**Instructions to follow:** Copy each line below holding "الحسنه".

**Task inputs:**
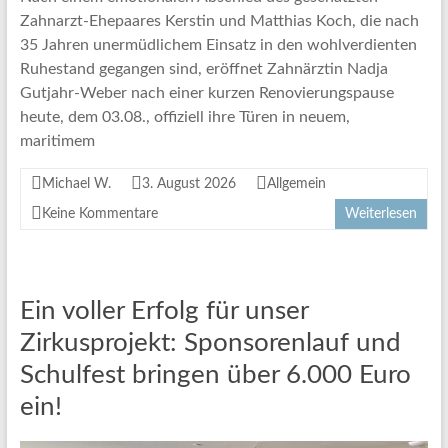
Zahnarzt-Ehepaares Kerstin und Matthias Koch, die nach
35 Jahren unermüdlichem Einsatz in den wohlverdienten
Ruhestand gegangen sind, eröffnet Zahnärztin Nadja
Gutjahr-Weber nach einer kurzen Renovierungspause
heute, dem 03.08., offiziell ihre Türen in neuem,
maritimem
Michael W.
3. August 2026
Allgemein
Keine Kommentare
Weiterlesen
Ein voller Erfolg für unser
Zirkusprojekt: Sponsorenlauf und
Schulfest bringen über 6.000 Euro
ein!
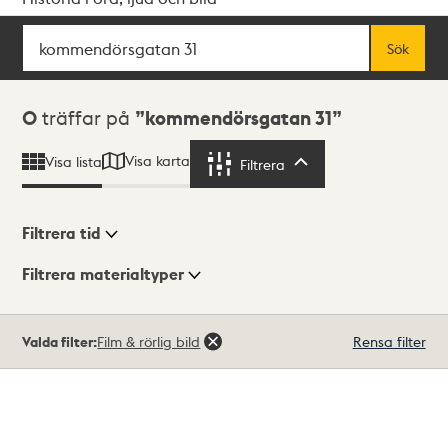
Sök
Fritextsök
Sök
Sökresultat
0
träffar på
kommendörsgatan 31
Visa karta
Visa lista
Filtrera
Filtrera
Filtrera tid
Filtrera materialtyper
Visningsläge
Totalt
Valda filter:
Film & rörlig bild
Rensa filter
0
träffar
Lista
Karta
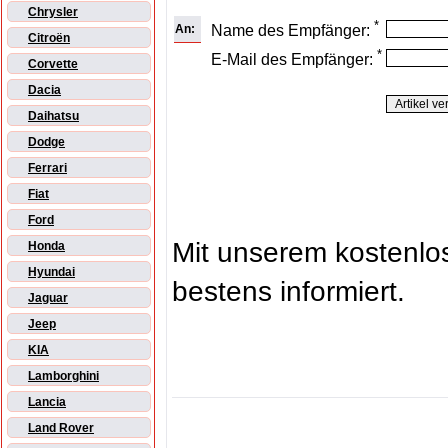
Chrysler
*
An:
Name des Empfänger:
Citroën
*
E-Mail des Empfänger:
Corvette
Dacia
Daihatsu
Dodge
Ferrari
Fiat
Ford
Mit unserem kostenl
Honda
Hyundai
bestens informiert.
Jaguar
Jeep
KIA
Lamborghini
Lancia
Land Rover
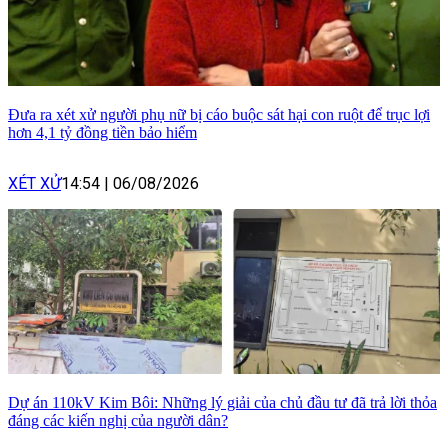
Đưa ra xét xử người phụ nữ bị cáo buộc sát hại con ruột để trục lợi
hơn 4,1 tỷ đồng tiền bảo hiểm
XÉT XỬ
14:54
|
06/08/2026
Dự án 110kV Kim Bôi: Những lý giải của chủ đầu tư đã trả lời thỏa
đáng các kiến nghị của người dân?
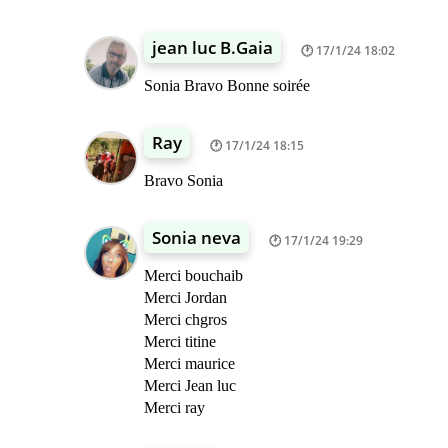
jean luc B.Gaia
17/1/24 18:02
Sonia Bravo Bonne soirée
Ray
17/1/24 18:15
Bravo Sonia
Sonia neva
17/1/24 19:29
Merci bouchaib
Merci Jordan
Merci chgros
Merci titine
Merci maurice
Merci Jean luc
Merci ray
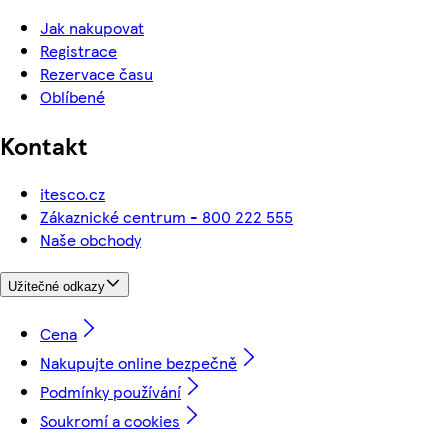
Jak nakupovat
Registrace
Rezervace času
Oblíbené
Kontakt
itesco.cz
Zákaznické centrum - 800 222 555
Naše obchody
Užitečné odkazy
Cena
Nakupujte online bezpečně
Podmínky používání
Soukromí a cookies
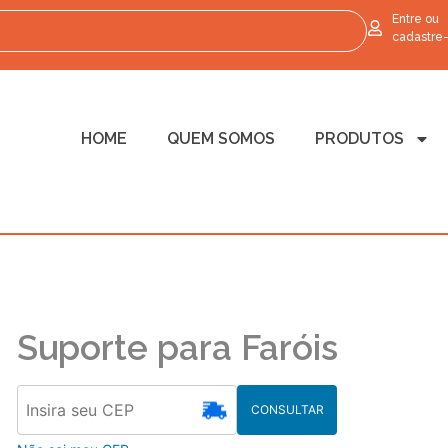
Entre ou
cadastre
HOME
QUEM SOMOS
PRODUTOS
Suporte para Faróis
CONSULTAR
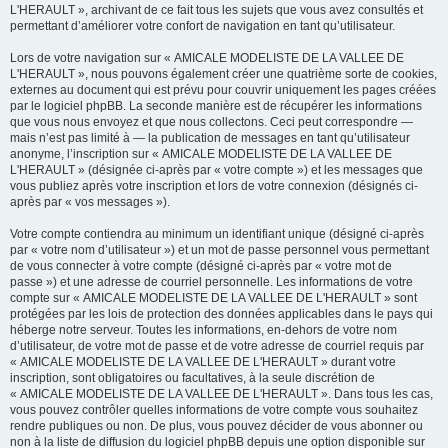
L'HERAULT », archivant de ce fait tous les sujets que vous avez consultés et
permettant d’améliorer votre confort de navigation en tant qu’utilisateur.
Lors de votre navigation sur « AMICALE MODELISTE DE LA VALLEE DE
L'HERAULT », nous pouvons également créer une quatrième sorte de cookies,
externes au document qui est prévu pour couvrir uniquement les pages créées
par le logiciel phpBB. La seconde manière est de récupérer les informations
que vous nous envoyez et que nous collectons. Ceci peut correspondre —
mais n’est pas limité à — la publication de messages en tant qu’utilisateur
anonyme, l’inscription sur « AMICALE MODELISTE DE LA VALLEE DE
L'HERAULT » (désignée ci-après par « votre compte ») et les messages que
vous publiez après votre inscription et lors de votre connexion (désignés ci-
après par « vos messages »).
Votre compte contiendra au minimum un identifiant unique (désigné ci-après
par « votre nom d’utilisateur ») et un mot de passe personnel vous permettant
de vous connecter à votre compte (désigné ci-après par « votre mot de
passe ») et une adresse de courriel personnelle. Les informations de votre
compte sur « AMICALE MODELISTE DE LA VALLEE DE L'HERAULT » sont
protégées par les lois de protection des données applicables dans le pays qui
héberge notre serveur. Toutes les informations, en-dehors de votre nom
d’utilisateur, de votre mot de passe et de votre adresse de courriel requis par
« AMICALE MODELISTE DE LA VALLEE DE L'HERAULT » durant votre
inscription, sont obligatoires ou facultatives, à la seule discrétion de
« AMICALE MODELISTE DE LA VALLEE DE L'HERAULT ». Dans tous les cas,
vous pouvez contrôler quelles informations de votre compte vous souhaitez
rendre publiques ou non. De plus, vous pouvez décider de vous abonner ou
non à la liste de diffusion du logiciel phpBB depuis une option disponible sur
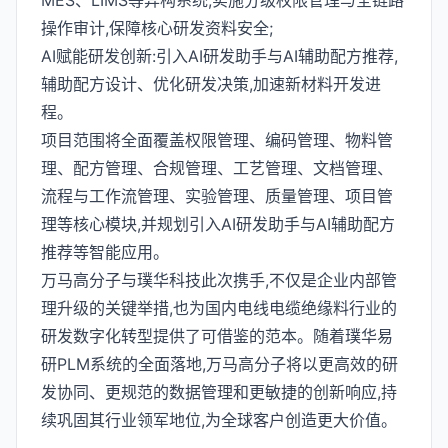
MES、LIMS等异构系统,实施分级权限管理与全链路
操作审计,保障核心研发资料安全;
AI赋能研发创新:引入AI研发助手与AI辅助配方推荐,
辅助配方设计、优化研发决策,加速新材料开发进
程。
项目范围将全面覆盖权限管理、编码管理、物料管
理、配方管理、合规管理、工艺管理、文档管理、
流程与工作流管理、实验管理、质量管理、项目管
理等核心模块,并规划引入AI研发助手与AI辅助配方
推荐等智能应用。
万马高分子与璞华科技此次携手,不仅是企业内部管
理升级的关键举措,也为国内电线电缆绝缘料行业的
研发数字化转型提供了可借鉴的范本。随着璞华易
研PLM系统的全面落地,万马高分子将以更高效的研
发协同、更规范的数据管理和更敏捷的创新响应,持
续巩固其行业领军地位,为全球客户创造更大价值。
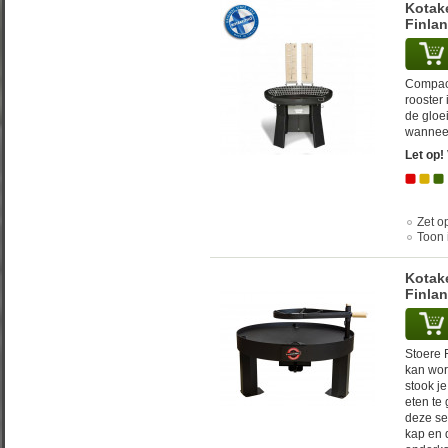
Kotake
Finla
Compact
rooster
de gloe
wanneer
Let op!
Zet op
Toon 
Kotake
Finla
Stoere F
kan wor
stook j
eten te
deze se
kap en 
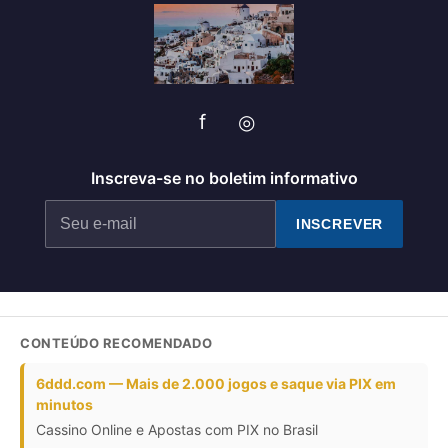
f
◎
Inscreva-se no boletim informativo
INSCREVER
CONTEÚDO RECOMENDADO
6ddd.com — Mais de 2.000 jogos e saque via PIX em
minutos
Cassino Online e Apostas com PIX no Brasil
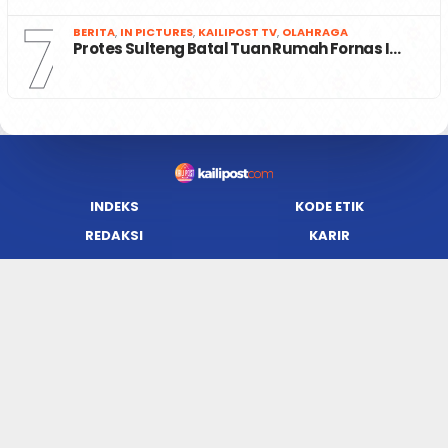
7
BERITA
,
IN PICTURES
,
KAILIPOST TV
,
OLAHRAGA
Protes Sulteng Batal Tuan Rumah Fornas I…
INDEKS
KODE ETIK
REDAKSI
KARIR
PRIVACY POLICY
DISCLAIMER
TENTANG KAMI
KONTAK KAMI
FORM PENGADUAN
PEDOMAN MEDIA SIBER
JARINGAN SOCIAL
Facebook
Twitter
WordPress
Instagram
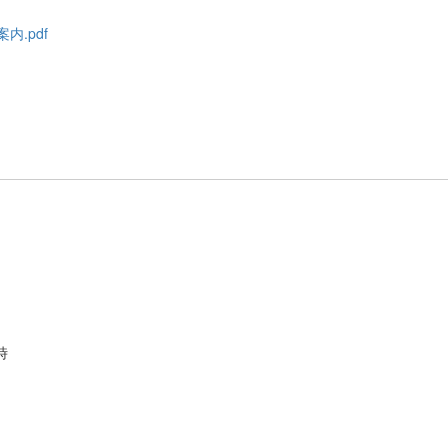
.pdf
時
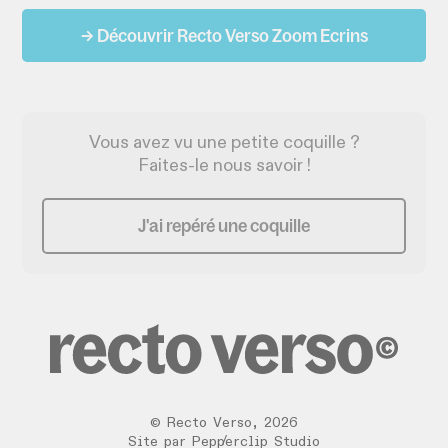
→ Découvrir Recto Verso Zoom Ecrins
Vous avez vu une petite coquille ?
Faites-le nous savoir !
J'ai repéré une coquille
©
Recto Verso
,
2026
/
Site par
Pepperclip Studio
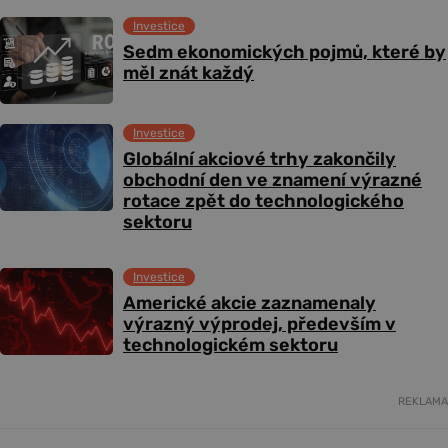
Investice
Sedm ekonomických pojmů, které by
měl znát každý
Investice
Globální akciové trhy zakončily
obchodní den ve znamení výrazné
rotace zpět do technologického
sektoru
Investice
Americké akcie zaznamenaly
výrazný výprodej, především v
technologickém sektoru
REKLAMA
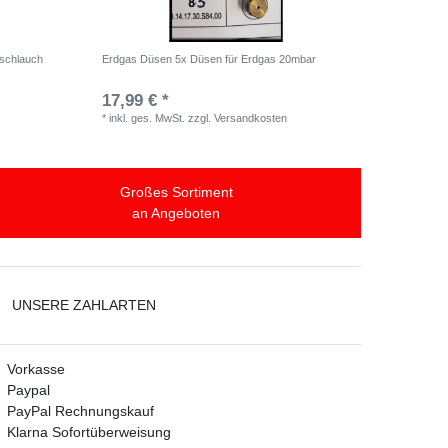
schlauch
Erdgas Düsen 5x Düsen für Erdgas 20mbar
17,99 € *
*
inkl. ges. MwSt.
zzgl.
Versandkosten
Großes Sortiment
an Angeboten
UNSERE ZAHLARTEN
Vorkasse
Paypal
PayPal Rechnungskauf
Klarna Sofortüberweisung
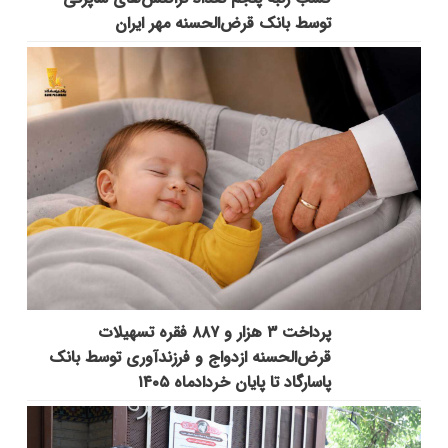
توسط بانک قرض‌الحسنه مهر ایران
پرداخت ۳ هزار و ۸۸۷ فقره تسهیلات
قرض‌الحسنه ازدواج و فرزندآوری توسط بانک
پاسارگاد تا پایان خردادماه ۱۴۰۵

**Final answer:**
توسط بانک قرض‌الحسنه مهر ایران
قرض‌الحسنه ازدواج و فرزندآوری توسط بانک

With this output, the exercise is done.